The only questions Pohl doesn't try to
answer in the Gateway sequels
are those which he has apparently forgotten about. For example, in Gateway
a relatively big deal is made out of a golden spiral device in the
Heechee vessels -- it lights up with sparkling light when the ship
reaches the mid-point of a journey and gets hot at seemingly other
random times. Nobody knows what it does, exactly, but everyone is very
curious about what its true purpose might be.
In the sequels,
however, it becomes nothing more than an indicator light and the
mystery of its "true purpose" is completely forgotten.
But these
types of raggedly hanging loose ends are just a rather specific example
of a wider problem in the books: Huge, gaping continuity errors are to
be found everywhere. Within any given volume these errors are usually
of only a minor sort, but between volumes the Gateway sequels
fail to have any sort of consistency. For example, in the last five
pages of Heechee
Rendezvous
you are authoritatively told that characters X and Y have gone to
location A. Within the first five pages of the next book, only
character X has gone to location A and character Y has instead been
killed off-screen in a helicopter accident. Similarly, an entire ship
full of people is miraculously resurrected because Pohl apparently
forgot that he killed them all in the previous book.
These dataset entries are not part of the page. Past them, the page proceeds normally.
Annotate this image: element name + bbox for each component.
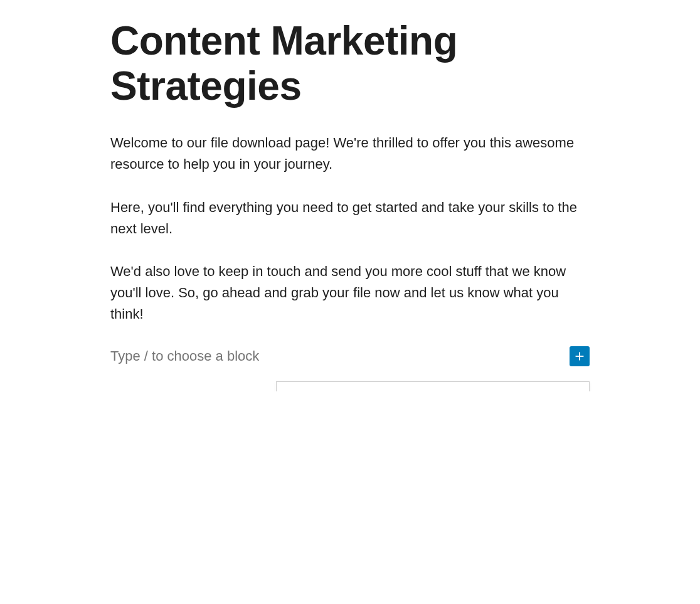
paragraph-block[interactable]: Here, you'll find everything you need to…: [110, 197, 590, 240]
paragraph-block[interactable]: Welcome to our file download page! We're…: [110, 132, 590, 175]
block-placeholder-text[interactable]: Type / to choose a block: [110, 348, 259, 364]
empty-block-row: Type / to choose a block: [110, 346, 590, 366]
plus-icon: [573, 349, 586, 363]
paragraph-block[interactable]: We'd also love to keep in touch and send…: [110, 261, 590, 325]
add-block-button[interactable]: [570, 346, 590, 366]
editor-canvas: Content Marketing Strategies Welcome to …: [55, 0, 645, 391]
inserter-search-wrap: [277, 382, 589, 391]
page-title[interactable]: Content Marketing Strategies: [110, 19, 590, 109]
block-inserter-panel: File Social Icons: [276, 381, 590, 391]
These books are, in the final analysis, a
complete and utter failure. By the time The
Annals of the Heechee blatantly
breaks the fourth wall, thus shredding any credibility the books have
left, the sequels have already firmly established themselves as the
literary equivalent of Highlander 2:
Exercises in mediocrity interrupted only by stretches of atrocious
self-indulgence which you would be well-advised to avoid even on their
own sub-par merits. At the same time, they are the sort of work whose
existence you must scour from your own mental reservoirs in order to
enjoy the excellent work which lamentably gave them birth.
The fact that Gateway
is a better
novel than Highlander
is a movie only makes it worse.
And the quality of the Gateway sequels
continues to deteriorate from one volume to the next.
For
example, I have a pet peeve about authors who feel the need to
summarize the plots of the previous books in a series. First, it is
unlikely that anyone is picking up Book 3 of a seven book series
without having already ready Book 1 and Book 2. Second, the little
snippets of information presented in awkward expository lumps they do
include are insufficient to the task of
bringing new readers "up to speed" -- which means that (a) the extant
readers are bored and (b) the new readers are still lost.
Some
authors in series with less tightly-woven continuity do an excellent
job of incorporating such details through the simple expedient of
writing each book as if it were a stand-alone narrative. One of the
tricks here is that they don't try to summarize the plots of other
books. Instead they simply drop in the necessary details from their
protagonists past lives just as they would with any such detail. The
difference is subtle and requires a certain mastery of your craft. Bujold, for
example, has practically perfected the technique.
Pohl, unfortunately, has not.
What
begins as a predictable drag on the narrative pace of the books
eventually becomes something ludicrously disastrous: My copy
of The Annals
of the Heechee
is 275 pages. Despite this brief length, 100 of the first 120 pages are
spent finding clumsy ways to reiterate the narrative from the previous
three books. And much of this material is studded with the familiar
(yet baffling)
errors of continuity.
Combined with the fact that Pohl treats his
readers like idiots (by repeating the same bits of exposition
over-and-over again just in case we missed it the first time) and
structures his narratives around solving "mysteries" by revealing
things that he he already revealed in the previous book the entire
series quickly becomes completely interminable. In short: Yes, that is an actual F- on The Annals of the Heechee. It deserves it.